WHAT IS EXPECTED: Return each line below holding the string "Zidane".

Segment Start: RECORDS FOR THIS EXERCISE

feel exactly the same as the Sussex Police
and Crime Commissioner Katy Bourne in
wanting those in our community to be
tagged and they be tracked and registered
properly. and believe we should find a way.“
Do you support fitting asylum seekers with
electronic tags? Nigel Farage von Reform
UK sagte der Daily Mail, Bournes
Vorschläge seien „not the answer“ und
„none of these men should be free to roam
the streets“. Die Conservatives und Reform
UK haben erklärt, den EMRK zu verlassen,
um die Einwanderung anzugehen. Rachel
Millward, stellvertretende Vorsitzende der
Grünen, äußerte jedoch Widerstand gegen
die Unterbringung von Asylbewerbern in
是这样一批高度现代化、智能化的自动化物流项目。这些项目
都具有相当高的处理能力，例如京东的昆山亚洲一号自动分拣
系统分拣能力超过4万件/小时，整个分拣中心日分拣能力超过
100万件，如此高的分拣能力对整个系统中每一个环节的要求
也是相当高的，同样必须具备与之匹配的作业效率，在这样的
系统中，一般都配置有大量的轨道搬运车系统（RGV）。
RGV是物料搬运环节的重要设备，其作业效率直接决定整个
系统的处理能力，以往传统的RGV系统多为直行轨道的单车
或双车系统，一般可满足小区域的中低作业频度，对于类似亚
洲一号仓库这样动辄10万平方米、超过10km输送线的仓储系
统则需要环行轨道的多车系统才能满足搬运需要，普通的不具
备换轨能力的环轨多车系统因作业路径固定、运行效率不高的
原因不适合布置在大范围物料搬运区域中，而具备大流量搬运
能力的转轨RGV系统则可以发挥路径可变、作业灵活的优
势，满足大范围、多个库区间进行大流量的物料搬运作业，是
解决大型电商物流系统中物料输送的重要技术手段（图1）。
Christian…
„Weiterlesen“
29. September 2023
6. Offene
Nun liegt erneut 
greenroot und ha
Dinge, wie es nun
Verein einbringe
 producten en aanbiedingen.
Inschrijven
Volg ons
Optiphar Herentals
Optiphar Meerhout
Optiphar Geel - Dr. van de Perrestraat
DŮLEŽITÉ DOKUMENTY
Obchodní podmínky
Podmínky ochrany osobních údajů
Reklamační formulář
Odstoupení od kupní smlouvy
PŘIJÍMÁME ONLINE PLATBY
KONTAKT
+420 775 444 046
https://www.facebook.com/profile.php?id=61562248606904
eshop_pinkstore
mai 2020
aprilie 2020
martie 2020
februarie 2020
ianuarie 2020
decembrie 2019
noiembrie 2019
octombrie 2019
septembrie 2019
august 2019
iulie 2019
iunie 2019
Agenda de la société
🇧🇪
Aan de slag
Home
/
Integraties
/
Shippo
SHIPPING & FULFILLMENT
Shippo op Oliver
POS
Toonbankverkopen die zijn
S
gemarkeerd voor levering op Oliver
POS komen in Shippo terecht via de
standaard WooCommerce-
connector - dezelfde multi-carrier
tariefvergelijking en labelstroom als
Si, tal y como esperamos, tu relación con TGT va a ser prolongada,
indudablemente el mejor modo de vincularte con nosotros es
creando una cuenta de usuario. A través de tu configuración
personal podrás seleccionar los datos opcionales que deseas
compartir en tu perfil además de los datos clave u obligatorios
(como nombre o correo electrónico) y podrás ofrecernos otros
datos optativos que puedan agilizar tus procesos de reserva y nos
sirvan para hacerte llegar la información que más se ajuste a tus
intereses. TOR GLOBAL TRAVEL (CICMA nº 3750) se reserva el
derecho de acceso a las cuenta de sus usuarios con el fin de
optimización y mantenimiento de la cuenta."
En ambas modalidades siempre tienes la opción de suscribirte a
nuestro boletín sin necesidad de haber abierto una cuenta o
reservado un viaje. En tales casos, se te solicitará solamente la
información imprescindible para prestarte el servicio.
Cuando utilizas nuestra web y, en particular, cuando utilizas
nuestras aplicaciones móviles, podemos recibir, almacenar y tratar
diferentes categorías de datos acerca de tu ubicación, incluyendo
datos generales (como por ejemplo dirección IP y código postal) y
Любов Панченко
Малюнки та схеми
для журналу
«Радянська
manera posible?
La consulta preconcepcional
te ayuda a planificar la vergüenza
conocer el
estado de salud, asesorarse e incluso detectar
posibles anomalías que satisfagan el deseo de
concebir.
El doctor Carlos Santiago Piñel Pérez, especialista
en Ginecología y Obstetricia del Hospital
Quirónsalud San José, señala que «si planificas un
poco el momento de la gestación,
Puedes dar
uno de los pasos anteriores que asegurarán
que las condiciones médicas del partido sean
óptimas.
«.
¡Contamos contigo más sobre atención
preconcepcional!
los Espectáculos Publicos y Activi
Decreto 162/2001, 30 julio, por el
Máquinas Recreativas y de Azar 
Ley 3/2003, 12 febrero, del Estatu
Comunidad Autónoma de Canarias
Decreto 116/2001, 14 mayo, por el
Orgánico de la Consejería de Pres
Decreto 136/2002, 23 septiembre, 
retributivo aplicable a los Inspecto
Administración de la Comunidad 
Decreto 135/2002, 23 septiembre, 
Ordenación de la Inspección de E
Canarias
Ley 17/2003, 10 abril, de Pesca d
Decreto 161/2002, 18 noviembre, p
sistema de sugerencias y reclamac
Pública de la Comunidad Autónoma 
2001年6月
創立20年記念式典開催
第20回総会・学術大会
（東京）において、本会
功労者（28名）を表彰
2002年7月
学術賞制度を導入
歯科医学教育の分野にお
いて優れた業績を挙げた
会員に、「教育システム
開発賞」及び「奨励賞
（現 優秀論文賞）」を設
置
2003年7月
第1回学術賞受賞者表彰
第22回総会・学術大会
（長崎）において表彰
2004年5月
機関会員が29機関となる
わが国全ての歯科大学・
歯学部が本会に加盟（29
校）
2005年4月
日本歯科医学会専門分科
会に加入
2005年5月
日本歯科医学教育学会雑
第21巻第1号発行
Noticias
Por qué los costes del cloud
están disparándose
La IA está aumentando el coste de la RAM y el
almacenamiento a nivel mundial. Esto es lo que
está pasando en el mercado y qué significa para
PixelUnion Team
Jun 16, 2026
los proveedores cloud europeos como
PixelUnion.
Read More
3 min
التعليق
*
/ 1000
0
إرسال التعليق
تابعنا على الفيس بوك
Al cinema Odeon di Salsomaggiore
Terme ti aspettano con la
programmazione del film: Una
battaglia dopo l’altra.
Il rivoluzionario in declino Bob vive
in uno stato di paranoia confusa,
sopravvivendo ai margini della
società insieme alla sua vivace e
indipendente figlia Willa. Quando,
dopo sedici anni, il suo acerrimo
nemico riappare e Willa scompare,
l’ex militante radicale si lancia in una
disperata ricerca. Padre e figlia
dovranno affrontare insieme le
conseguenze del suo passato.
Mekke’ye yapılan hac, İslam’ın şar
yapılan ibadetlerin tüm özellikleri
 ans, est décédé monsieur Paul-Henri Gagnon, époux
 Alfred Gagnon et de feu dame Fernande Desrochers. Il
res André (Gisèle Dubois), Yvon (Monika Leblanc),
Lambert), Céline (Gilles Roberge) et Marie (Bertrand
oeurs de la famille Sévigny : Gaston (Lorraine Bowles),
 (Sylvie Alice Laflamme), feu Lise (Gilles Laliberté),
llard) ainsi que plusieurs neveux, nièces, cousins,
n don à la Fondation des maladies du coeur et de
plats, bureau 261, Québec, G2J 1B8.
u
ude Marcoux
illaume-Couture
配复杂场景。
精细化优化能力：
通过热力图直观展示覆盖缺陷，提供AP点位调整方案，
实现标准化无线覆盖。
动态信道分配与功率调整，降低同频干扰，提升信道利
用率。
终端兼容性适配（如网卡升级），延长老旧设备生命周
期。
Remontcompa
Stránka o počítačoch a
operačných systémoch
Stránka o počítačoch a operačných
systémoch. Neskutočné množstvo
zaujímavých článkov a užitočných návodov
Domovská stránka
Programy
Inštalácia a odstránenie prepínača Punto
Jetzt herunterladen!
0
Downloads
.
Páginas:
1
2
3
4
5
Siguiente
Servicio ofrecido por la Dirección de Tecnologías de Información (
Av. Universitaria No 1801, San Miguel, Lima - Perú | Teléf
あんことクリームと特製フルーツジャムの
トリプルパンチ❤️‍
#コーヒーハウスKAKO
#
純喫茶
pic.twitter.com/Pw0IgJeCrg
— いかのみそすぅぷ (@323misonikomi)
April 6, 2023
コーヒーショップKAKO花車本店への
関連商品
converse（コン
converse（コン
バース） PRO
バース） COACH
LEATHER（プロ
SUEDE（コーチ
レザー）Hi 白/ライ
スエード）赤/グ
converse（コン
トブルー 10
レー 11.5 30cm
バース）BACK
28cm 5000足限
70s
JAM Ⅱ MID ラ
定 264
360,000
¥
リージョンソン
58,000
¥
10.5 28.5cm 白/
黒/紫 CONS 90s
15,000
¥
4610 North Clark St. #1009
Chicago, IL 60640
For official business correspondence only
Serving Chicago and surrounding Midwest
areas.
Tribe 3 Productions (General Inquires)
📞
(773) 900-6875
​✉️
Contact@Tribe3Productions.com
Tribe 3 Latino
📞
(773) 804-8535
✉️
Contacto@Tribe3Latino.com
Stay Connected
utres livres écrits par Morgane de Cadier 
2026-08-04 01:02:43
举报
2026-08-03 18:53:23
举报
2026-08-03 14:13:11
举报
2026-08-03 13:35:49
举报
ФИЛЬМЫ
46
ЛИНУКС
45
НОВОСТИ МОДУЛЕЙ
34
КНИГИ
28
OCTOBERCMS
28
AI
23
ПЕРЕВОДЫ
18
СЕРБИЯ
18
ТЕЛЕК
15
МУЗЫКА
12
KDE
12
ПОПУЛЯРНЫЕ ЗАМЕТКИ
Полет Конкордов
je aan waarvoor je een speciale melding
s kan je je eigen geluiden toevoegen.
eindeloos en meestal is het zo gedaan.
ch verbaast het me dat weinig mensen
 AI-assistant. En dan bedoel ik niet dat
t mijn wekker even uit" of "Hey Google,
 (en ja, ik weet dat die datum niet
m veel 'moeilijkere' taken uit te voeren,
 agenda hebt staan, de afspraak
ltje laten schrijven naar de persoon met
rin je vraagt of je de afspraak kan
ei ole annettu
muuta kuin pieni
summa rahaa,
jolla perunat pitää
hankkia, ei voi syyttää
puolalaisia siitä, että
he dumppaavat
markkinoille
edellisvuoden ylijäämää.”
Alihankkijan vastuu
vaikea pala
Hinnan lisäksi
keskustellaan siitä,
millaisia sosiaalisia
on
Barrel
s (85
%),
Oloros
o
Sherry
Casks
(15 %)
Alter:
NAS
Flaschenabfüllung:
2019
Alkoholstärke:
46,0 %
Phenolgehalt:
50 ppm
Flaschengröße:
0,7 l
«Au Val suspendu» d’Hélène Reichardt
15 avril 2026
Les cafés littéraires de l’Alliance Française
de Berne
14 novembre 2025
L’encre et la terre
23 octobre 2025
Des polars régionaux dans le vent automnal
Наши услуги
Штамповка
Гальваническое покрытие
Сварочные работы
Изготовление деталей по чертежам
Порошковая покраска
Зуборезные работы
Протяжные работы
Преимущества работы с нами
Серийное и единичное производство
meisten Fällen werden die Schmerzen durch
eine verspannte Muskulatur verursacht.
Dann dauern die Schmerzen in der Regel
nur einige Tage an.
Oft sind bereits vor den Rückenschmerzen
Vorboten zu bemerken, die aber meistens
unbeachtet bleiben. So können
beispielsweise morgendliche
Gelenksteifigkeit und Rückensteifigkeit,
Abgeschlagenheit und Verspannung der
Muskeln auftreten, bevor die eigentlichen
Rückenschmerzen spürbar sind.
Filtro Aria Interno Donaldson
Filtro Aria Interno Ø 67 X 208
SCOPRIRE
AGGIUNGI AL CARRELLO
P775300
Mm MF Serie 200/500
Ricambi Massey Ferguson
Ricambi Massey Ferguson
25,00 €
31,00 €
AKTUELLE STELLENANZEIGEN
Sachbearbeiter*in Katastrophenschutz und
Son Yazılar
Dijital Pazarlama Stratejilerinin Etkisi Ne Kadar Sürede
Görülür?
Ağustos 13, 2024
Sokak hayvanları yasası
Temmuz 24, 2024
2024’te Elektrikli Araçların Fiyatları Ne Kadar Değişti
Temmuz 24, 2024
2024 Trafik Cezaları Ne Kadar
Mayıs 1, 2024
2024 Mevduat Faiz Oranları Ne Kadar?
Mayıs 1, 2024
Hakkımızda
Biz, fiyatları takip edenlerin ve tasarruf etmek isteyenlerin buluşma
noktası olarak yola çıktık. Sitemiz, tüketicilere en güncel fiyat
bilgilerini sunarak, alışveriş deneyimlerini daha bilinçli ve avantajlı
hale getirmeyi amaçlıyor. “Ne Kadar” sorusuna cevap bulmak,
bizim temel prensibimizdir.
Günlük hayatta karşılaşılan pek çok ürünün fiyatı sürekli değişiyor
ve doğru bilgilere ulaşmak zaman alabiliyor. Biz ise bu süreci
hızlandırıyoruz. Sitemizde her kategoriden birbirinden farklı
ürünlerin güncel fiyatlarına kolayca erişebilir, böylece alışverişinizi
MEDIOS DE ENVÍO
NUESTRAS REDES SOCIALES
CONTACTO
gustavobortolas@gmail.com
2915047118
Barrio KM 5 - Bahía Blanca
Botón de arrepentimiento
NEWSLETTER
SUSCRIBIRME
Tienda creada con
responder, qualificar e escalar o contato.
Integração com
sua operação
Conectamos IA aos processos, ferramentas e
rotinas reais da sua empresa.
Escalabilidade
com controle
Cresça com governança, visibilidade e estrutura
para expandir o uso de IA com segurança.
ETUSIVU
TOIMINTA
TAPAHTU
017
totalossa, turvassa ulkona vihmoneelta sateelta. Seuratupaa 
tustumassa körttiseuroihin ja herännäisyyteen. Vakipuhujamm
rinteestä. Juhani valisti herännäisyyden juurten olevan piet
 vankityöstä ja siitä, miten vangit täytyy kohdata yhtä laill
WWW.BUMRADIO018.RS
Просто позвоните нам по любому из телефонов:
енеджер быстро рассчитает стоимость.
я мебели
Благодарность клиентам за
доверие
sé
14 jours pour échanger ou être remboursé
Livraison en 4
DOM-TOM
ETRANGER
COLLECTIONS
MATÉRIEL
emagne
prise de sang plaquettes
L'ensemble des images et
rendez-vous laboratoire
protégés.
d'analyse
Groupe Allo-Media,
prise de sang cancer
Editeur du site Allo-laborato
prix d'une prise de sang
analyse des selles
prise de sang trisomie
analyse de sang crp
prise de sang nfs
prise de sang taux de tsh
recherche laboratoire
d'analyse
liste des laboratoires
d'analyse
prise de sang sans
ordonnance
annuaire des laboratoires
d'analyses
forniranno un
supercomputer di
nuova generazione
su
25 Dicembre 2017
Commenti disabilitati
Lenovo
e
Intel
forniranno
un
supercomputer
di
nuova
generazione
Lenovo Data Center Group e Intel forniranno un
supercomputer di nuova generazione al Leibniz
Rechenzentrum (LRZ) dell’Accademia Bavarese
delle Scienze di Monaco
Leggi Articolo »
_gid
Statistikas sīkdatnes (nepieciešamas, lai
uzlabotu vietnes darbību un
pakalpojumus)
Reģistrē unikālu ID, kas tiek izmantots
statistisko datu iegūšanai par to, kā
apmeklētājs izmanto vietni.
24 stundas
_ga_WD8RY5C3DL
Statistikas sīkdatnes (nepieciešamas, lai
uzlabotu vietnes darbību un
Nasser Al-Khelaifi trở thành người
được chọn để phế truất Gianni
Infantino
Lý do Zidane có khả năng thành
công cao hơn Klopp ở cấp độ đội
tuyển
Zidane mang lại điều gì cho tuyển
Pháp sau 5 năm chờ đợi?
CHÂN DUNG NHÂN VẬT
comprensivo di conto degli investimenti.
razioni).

Segment End: RECORDS FOR THIS EXERCISE

EXPECTED ANSWER:
Lý do Zidane có khả năng thành
Zidane mang lại điều gì cho tuyển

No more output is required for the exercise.